Türkiye taraf olduğu için denize atık dökülmesini ve deniz çevresine zarar verecek her türlü eylemi engellemekle yükümlüdür.
B. Londra Sözleşmesi (1972):Denizlerin gemilerden, uçaklardan veya platformlardan atık boşaltımı ile kirletilmesini önlemeye yönelik uluslararası anlaşmadır.
Denize tarım toprağı dökmek sadece çevresel değil, hukuki açıdan da ciddi bir suçtur. Hem idari para cezaları hem de faaliyet durdurma, hatta hapis cezalarıyla sonuçlanabilir. Toprak analizleri yapılmalı ve geri dönüşüme veya yeniden kullanımına yönelik çözümler düşünülmelidir.

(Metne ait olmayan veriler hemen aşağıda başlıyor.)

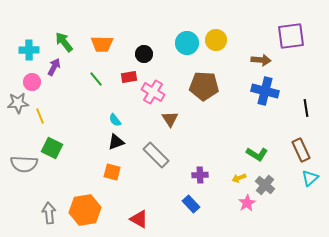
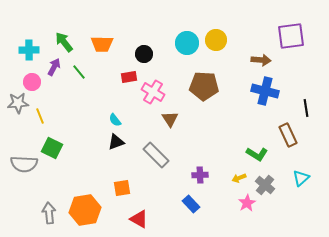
green line: moved 17 px left, 7 px up
brown rectangle: moved 13 px left, 15 px up
orange square: moved 10 px right, 16 px down; rotated 24 degrees counterclockwise
cyan triangle: moved 9 px left
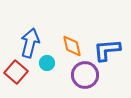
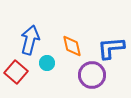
blue arrow: moved 3 px up
blue L-shape: moved 4 px right, 2 px up
purple circle: moved 7 px right
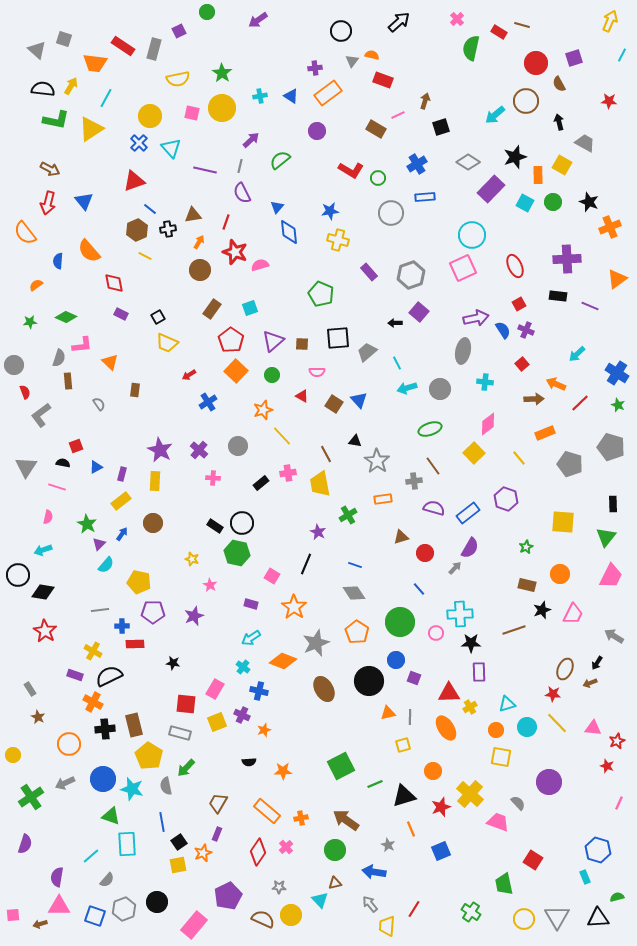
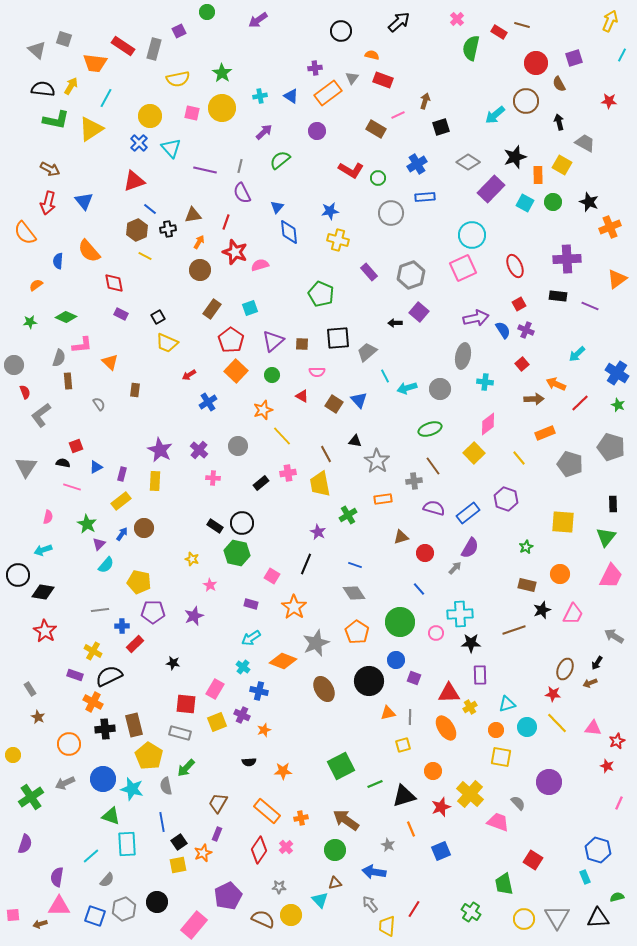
gray triangle at (352, 61): moved 17 px down
purple arrow at (251, 140): moved 13 px right, 8 px up
gray ellipse at (463, 351): moved 5 px down
cyan line at (397, 363): moved 12 px left, 13 px down
pink line at (57, 487): moved 15 px right
brown circle at (153, 523): moved 9 px left, 5 px down
red rectangle at (135, 644): rotated 42 degrees counterclockwise
purple rectangle at (479, 672): moved 1 px right, 3 px down
red diamond at (258, 852): moved 1 px right, 2 px up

Denizi kirletmenin olası etkileri oldukça ciddidir ve hem ekosistemler hem de insanlar üzerinde uzun vadeli olumsuz sonuçlara yol açabilir. İşte başlıca etkiler:
Ekosistem dengesinin bozulması: Besin zincirindeki bir türün zarar görmesi, zincirin tamamını etkiler. Bu da biyolojik çeşitliliği azaltır.

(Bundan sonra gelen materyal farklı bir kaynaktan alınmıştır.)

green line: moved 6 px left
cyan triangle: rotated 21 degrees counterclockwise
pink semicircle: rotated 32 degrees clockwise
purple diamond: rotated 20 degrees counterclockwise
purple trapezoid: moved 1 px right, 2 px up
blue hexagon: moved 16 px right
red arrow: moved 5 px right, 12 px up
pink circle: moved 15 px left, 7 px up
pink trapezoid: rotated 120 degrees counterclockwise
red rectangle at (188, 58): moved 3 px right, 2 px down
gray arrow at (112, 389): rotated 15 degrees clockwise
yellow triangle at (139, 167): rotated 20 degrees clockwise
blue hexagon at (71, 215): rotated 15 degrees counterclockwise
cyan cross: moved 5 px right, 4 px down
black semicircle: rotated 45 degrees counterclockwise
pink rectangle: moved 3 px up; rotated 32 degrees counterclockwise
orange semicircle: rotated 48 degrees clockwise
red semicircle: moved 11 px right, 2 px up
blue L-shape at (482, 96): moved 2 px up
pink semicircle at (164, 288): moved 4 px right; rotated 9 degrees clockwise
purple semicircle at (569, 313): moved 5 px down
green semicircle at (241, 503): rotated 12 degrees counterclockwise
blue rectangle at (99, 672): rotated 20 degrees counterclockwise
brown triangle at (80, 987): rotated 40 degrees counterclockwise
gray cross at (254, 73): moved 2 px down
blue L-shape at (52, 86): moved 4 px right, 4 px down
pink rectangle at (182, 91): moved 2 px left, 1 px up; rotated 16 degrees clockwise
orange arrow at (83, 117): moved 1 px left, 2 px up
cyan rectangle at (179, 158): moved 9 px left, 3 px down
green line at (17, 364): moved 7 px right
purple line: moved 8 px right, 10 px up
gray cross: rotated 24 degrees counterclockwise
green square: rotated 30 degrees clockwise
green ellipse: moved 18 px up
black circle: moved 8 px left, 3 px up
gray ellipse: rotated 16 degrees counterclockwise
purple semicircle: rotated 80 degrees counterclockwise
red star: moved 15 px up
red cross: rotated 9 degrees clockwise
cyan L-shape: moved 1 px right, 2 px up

İnsan sağlığına zarar: Kirlenmiş denizlerden elde edilen deniz ürünlerini tüketmek, ağır metal veya toksik madde birikimine yol açabilir. Bu durum, bağışıklık sistemini zayıflatabilir, hastalıklara neden olabilir.
Ekonomik kayıplar: Balıkçılık, turizm ve deniz taşımacılığı gibi sektörler deniz kirliliğinden büyük zarar görür. Kirli denizler, turistlerin gelmesini engelleyebilir.
Oksijen seviyesinin düşmesi (Ölü bölgeler):Aşırı besin yüklemesi (özellikle tarımda kullanılan gübreler) alg patlamalarına yol açar. Bu da sudaki oksijeni tüketerek deniz canlıları için yaşanmaz alanlar oluşturur.
İklim değişikliğine katkı: Mercan resifleri gibi karbon tutucu habitatların zarar görmesi, iklim değişikliğini hızlanması gibi birçok sonuç doğuracaktır.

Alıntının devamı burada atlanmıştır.